El sol arde como nunca en Santiago. Febrero ha sido uno de los meses más calurosos del año. La mayoría de mis alumnxs ha salido de vacaciones y solo quedan unos pocos rezagados que siguen trabajando bajo los 35 grados a la sombra. La situación del país no da para irse a descansar con tranquilidad; una sensación colectiva de incertidumbre, miedo, pena y cansancio acumulado invade a la mayoría de las personas.
En estos tiempos, encontrar un espacio de quietud y tranquilidad se ha vuelto una tarea difícil, ni siquiera los hermosos balnearios atochados de gente pueden ya proporcionar tan codiciado lujo. En soledad o lejos de la ciudad, no nos escapamos del eterno parloteo mental que nos desgasta sin darnos cuenta. ¿Pero qué buscamos en realidad? ¿Existe por ahí un paraíso perdido en donde podamos sentirnos plenxs y segurxs, incluso frente a nuestros propios fantasmas? ¿Es posible dejar un rato en remojo la mente para descansar de tantos pensamientos y de los problemas que nos aquejan?
Quizás las respuestas a estas preguntas no sean tan sencillas, pero está claro que esconden una profunda reflexión. En mis años de búsqueda personal, me he dado cuenta de que lo que anhelamos con vehemente apremio es nada menos que encontrarnos a nosotros mismos. “El encuentro con uno mismo”, como lo denomina Carl Jung, es sin duda una de las tareas más significativas que podemos emprender.
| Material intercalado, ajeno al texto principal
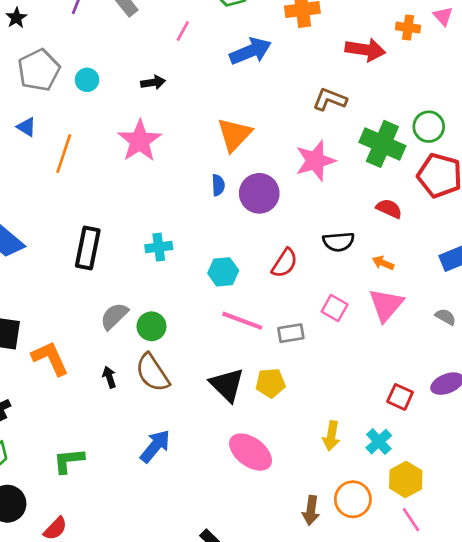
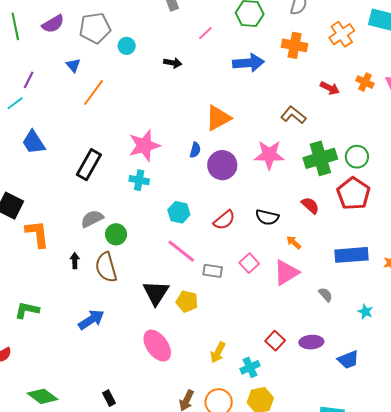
red arrow: (365, 50) -> (330, 88), size x0.7
pink star: (140, 141) -> (144, 146), moved
green cross: (382, 144) -> (320, 158), turned 32

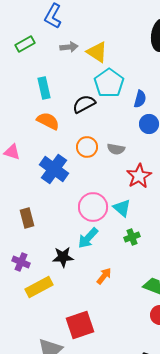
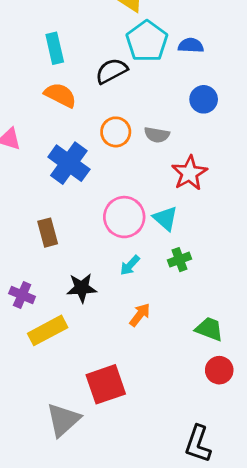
blue semicircle: (140, 99) -> (191, 45), moved, turned -102
brown rectangle: (27, 218) -> (48, 233), moved
cyan arrow: (88, 238) -> (130, 265), moved, size x0.7

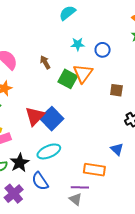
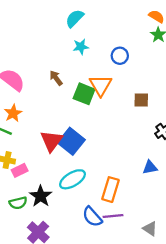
cyan star: (78, 44) -> (81, 47), moved
blue triangle: (117, 149) -> (150, 167), turned -48
orange rectangle: (94, 170) -> (110, 190), moved, turned -75
blue semicircle: (40, 181) -> (92, 217), moved
gray triangle: (76, 199) -> (150, 229), moved

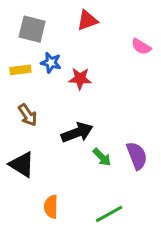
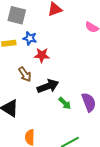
red star: (80, 79) -> (42, 55), moved
brown arrow: (28, 115) -> (25, 74), moved

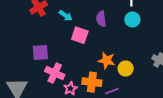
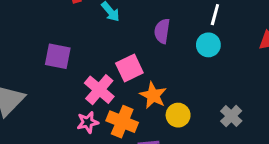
pink square: (80, 35) -> (129, 68), moved, turned 30
pink cross: (55, 73) -> (99, 90), moved

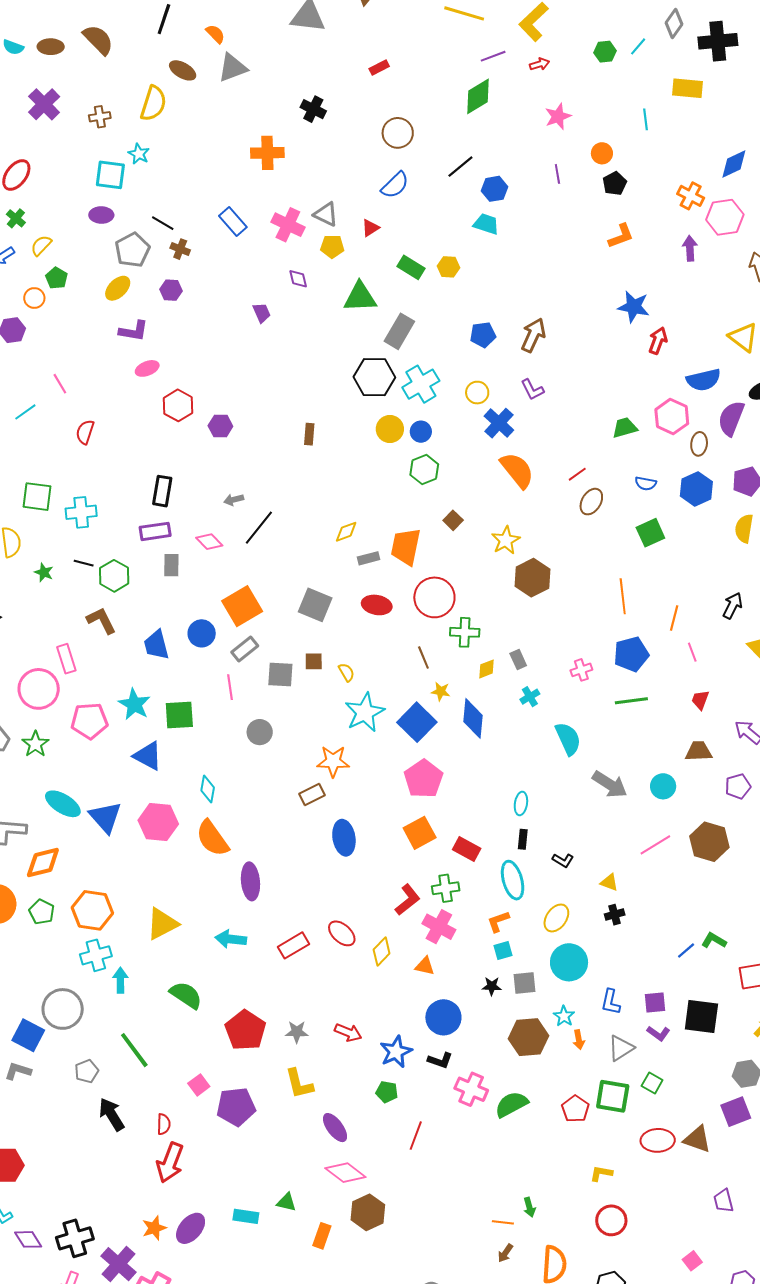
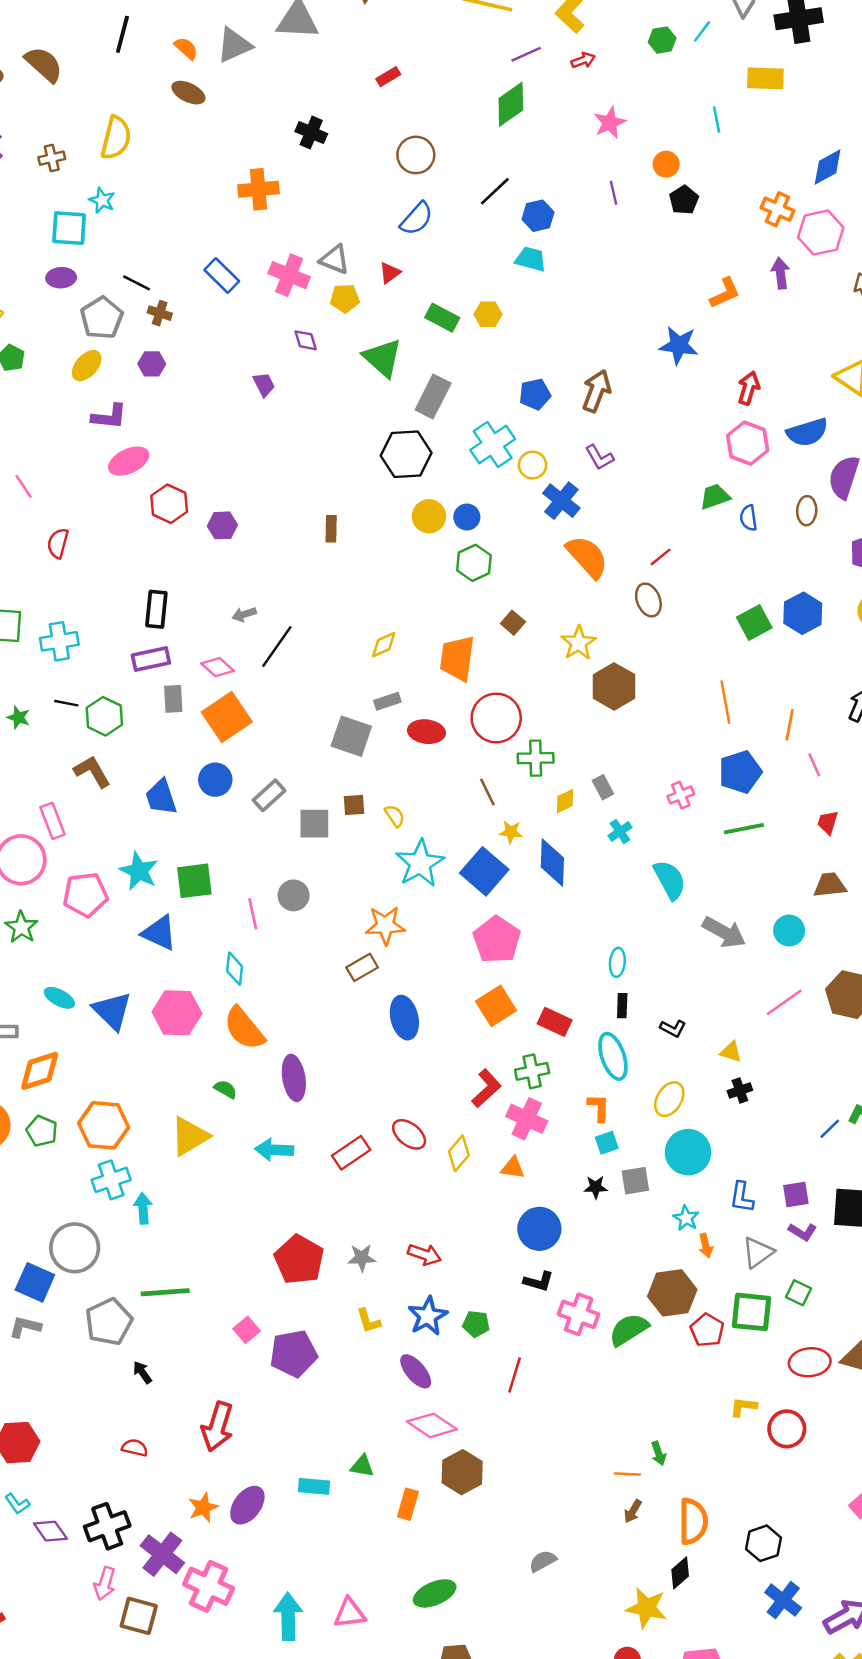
gray triangle: (233, 68) -> (234, 45), moved
brown ellipse: (183, 70) -> (188, 93), moved
orange L-shape: (621, 236) -> (725, 293), moved
green triangle: (360, 297) -> (383, 358), turned 48
blue star: (634, 307) -> (679, 345), moved
pink ellipse: (147, 368) -> (129, 461), size x1.4
cyan cross: (421, 384) -> (493, 445), moved
pink hexagon: (672, 417) -> (748, 443), moved
blue semicircle: (646, 483) -> (749, 518), moved, turned 75
blue hexagon: (696, 489) -> (803, 613), moved
brown ellipse: (591, 502) -> (648, 600), moved, turned -48
gray rectangle: (369, 558) -> (387, 701), moved
orange square: (242, 606) -> (227, 717), moved
pink line: (230, 687) -> (253, 914), moved
cyan ellipse: (63, 804) -> (59, 998), size x0.7
orange L-shape: (498, 921) -> (599, 1108), turned 115
green semicircle: (186, 995) -> (225, 1089), moved, size x0.6
brown hexagon: (529, 1037) -> (672, 1293), moved
green line: (134, 1050) -> (165, 1292), turned -54
blue star: (396, 1052) -> (428, 1316), moved
gray pentagon: (87, 1071) -> (109, 1322), size x1.6
yellow L-shape: (299, 1084) -> (369, 1321), size x0.7
black arrow: (112, 1114) -> (142, 1372), size x0.6
red semicircle: (164, 1124) -> (135, 1448), moved, turned -75
red circle: (611, 1220) -> (787, 1429), moved

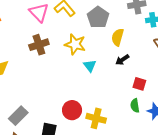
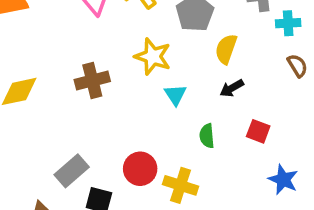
brown cross: (39, 45) -> (92, 80), moved
green semicircle: (135, 106) -> (207, 136), moved
gray rectangle: (18, 116) -> (72, 171), moved

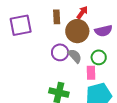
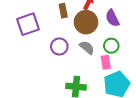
purple semicircle: (103, 31) -> (112, 18), turned 84
purple circle: (60, 52) -> (59, 46), moved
Encontrarnos con nuestra naturaleza profunda supone un trabajo permanente que dará frutos en la vida que hemos decidido construir y en la de quienes nos rodean; conocer las luces y sombras que acarreamos como individuos nos permite valorar nuestras virtudes y dones para compartirlos con el mundo y enfrentar aquellas debilidades que nos alejan de una sana armonía en la relación con nosotrxs mismxs y con los demás.
Todo esto parece lógico y simple, pero antes de partir en esta búsqueda interna, debemos encontrar un puente, un verdadero trampolín que nos catapulte hacia esas experiencias metafísicas que son tan personales. En mi caso, el yoga y su filosofía me dieron ese impulso mayor para emprender el viaje hacia ese “paraíso perdido”, esa parte de mí que anhela ser encontrada para salir a la luz.
Una de las muchas definiciones del yoga es “el cese de las fluctuaciones de la mente”. Es el primer paso para el encuentro con uno mismo. Se trata de aquietar esa mente en constante movimiento para escucharnos y crear un espacio de encuentro y autoconocimiento. Lo interesante es que no solo el yoga y la meditación proporcionan ese puente de conexión hacia nuestro espíritu primigenio. Ese contacto se puede lograr a través de muchas cosas, como crear arte, dar clases, salir al aire libre, hacer deporte, jugar, amar y todo lo que en definitiva expanda esa sensación de plenitud y agradecimiento por la vida.
Hacer yoga es, en definitiva, alinear la mente, el cuerpo y el espíritu en una única dirección. Cuando logras esta conexión es muy probable que te sientas realizado, y realizarte es hacer real tu verdadera esencia. Si queremos encontrar un pilar sólido para sostenernos en momentos de incertidumbres y cambio, un lugar en donde descansar de las preocupaciones que nos aquejan, debemos estar dispuestos a emprender un viaje hacia las profundidades de nuestro interior. Descubrir lo que nos gusta, quizás recordar cuando éramos niños y pensar en las cosas que dejamos de hacer porque comenzamos a crecer, o porque la sociedad nos impuso tantas normas que olvidamos ser nosotros mismos. Es tiempo de recordar, de volver a nuestra esencia, esa es la tarea individual que dará paso a una renovación colectiva y abrirá las puertas hacia una vida más plena y con sentido.
Porque antes de que cambien los reinos, primero deben cambiar los hombres y mujeres que los habitan.